Expanding Empathy Lecture Series: Lasana Harris
Flexible Social Cognition
as a Proactive Empathy Regulation Strategy
Abstract: Lay opinions of empathy surround its benefits, motivating pro-social behaviour, promoting human connection, and relieving human suffering. However, empathy appears a curse of contradictions: useful for the target, but harmful to the perceiver given the experience of empathy is unpleasant. Empathy has been linked to burnout in health-care professionals, despite the fact that it is rewarded during recruitment and training. Urban legends often tell of a hidden curriculum in medical training, where students are taught how to regulate empathic responses. Here, I discuss the regulation of empathy in medical professionals via flexible social cognition. I present behavioural evidence linking empathy, mentalising processes and burnout in healthcare professions, as well as causal evidence that the social context can determine whether empathy impacts behaviour. I use this evidence to argue that flexible social cognition theory predicts when empathy relieves, and renders human suffering.
Lasana Harris’s research uses a social neuroscience approach to explore the neural correlates of person perception, prejudice, dehumanization, anthropomorphism, social learning, social emotions, empathy, and punishment. This research addresses questions such as: How do we see people as less than human, and non human objects as human beings?
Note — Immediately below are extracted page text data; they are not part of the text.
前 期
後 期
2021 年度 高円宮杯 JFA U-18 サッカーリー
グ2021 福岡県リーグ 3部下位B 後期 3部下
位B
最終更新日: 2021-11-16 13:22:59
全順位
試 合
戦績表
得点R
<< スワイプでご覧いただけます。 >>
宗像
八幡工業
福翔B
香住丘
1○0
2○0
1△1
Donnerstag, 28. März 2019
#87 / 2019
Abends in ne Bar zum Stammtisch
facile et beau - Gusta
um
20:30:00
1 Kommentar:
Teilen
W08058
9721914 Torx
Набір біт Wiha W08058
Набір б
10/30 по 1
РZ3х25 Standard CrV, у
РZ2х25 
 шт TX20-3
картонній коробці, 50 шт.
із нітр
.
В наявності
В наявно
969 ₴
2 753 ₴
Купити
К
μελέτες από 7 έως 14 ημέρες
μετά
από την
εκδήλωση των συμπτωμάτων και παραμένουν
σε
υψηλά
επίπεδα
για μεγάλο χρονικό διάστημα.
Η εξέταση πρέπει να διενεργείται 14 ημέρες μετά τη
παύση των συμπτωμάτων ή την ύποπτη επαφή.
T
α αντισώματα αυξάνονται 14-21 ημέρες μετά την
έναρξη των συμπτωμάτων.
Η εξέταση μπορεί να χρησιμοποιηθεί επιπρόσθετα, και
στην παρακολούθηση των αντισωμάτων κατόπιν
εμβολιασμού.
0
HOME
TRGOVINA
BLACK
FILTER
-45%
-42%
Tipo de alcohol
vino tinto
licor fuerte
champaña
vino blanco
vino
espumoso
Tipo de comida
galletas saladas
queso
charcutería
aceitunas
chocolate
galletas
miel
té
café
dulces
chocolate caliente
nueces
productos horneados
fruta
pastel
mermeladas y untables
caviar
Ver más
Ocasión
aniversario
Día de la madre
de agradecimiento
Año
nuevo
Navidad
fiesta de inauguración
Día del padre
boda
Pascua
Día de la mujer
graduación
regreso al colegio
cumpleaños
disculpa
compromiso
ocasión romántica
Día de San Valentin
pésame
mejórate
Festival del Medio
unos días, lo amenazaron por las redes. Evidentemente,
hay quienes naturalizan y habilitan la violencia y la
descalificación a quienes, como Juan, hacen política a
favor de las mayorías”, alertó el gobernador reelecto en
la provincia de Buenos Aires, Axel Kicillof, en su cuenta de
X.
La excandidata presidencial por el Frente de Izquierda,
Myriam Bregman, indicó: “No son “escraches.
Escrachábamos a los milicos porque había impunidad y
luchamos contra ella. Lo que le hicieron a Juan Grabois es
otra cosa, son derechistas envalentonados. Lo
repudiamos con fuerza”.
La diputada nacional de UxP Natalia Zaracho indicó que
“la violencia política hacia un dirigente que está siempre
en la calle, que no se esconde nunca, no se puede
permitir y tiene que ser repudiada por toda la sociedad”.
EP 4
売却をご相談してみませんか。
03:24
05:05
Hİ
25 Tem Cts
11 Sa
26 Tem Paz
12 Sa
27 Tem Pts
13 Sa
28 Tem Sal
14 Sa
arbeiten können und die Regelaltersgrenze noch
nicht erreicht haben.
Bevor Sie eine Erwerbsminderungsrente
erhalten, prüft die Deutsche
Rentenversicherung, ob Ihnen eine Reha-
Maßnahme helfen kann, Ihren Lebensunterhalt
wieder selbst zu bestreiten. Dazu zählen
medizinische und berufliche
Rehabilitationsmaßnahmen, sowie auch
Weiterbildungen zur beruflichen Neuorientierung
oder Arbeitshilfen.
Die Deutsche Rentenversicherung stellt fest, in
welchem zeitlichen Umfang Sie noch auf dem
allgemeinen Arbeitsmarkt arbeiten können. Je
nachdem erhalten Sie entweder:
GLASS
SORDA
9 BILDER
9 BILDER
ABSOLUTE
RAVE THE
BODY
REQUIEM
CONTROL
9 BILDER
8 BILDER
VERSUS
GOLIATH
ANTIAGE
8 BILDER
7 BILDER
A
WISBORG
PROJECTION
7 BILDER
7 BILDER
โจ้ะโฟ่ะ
How do we modulate affective responses to people? How do we decide right from wrong? By combining social psychology, affective and cognitive neuroscience with philosophy of mind, developmental psychology, evolutionary anthropology, economics, law and policy, this research focus is a comprehensive strategy to explore human behavior.
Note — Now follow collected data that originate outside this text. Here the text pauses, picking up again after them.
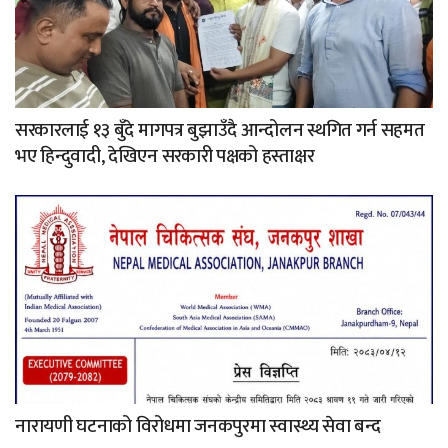
सरकारलाई १३ बुँदे मागपत्र बुझाउँदै आन्दोलन स्थगित गर्न सहमत
भए हिन्दुवादी, देखिएन सरकारी पक्षको हस्ताक्षर
नारायणी घटनाको विरोधमा जनकपुरमा स्वास्थ्य सेवा बन्द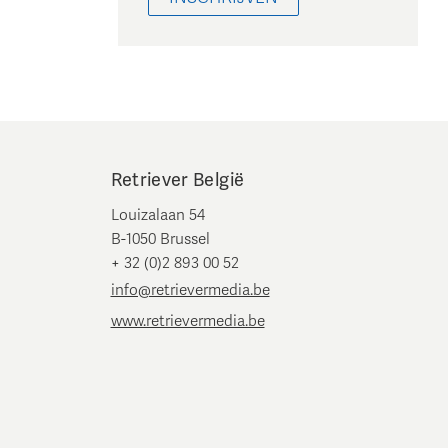
Retriever België
Louizalaan 54
B-1050 Brussel
+ 32 (0)2 893 00 52
info@retrievermedia.be
www.retrievermedia.be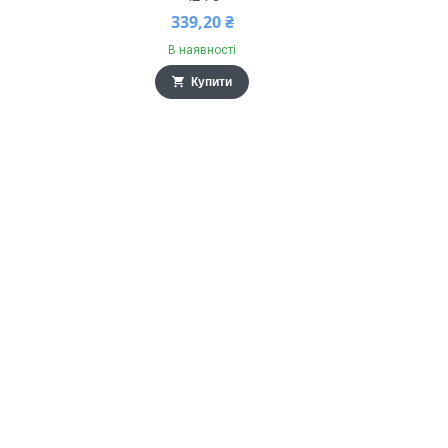
339,20 ₴
В наявності
Купити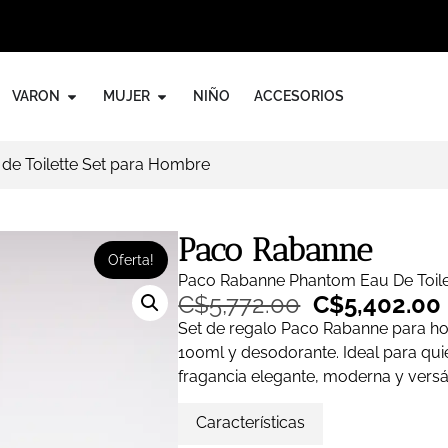
VARON
MUJER
NIÑO
ACCESORIOS
e Toilette Set para Hombre
Paco Rabanne
Oferta!
Paco Rabanne Phantom Eau De Toile
C$
5,772.00
C$
5,402.00
Set de regalo Paco Rabanne para 
100ml y desodorante. Ideal para qu
fragancia elegante, moderna y versát
Características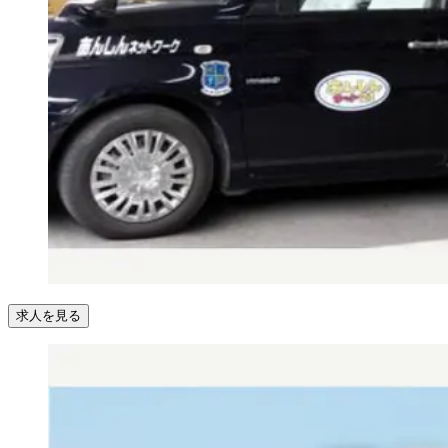
求人を見る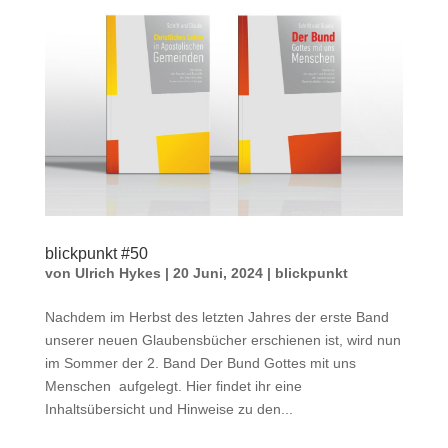
blickpunkt #50
von
Ulrich Hykes
|
20 Juni, 2024
|
blickpunkt
Nachdem im Herbst des letzten Jahres der erste Band
unserer neuen Glaubensbücher erschienen ist, wird nun
im Sommer der 2. Band Der Bund Gottes mit uns
Menschen aufgelegt. Hier findet ihr eine
Inhaltsübersicht und Hinweise zu den...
Humanized perception is malleable because people can take away human attributes like mental life from other people, but imbue mental lives to animals and objects that presumably lack minds (like ours); people make internal attributions to objects for behavior just as readily as they do to people. Dr. Harris explores the separate yet overlapping neural networks involved when people make attributions to people, animals and objects. Moreover the lab examines the affective correlates of these processes and their subsequent influence on helping, punishment, and social decision-making.